In an interview, Mayer tells Maclean’s that the party aims to run candidates in the 2020 election and that it is actually not a single-issue party despite the single-issue name. “We will promote our objectives with a laser-like focus and win because we are building the broadest of support bases,” she said. “We aim to galvanize people—yes, very much including men—from all walks of life, ages, backgrounds, ethnicities, beliefs and experiences, because equality is better for everyone.”

There are other examples of similar parties around the world. Sweden’s Feminist Party, for instance, has one member in the European Parliament and just five per cent of the vote, but has “significantly shifted the national discourse,” Moore notes. In 2014, a Women’s Equality Party was launched in New York, founded, oddly enough, by Gov. Andrew Cuomo.

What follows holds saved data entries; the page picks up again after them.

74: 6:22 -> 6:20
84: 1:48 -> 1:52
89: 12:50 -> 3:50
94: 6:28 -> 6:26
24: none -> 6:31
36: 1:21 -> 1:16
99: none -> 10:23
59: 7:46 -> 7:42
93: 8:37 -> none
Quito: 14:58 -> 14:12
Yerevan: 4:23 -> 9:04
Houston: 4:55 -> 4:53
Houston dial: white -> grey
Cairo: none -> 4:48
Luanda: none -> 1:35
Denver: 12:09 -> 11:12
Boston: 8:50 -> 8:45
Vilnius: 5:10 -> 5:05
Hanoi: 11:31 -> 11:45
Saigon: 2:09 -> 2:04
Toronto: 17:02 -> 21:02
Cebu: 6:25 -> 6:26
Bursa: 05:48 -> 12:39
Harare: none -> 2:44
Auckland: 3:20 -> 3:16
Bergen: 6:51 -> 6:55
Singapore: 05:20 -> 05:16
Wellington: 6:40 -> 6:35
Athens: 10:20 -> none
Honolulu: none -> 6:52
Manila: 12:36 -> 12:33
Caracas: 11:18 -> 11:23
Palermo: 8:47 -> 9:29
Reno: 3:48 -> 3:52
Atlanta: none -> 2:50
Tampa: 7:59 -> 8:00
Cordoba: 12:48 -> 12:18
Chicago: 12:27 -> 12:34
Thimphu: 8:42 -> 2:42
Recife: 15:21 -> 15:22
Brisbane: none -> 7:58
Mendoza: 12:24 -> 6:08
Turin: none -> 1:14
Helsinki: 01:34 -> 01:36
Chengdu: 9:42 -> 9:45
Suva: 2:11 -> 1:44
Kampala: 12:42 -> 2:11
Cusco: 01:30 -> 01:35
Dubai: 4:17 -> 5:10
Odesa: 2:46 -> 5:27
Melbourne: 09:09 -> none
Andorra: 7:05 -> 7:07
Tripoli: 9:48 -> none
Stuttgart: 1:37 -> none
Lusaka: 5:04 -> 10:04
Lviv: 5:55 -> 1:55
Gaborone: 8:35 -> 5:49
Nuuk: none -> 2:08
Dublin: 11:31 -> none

Organizers are eager to suggest that the WE is non-partisan, wholly inclusive and has no alliances with any of the major political parties, but naturally not everyone is delighted by the idea. There has been eye-rolling from the expected socially conservative corners and Toksvig told an audience at last month’s Hay on Wye festival that “the trolls are out,” spewing abuse against her and the party on social media.

Kate Maltby, a blogger for the Telegraph, claimed the idea would “ruin feminism” as she knew it, and imperil the advancement of women’s rights by fragmenting the British electorate even further. “Moore’s vision of a major feminist party in Parliament is a trivial fantasy,” she wrote, “but what makes it a nightmare for me is a glimpse of a world in which feminists don’t bother to join the real parties.”

But Moore, for her part, is unfazed by such criticism. The real issue, she says, is greasing the wheels of social progress, which have been creaking along for decades on the issues she’s most passionate about. “We can’t wait for the system to adjust itself; it’s taking too long. We have to push it, and if we have to do it the only way the major parties understand—by taking their votes—then that’s exactly what we’ll do.”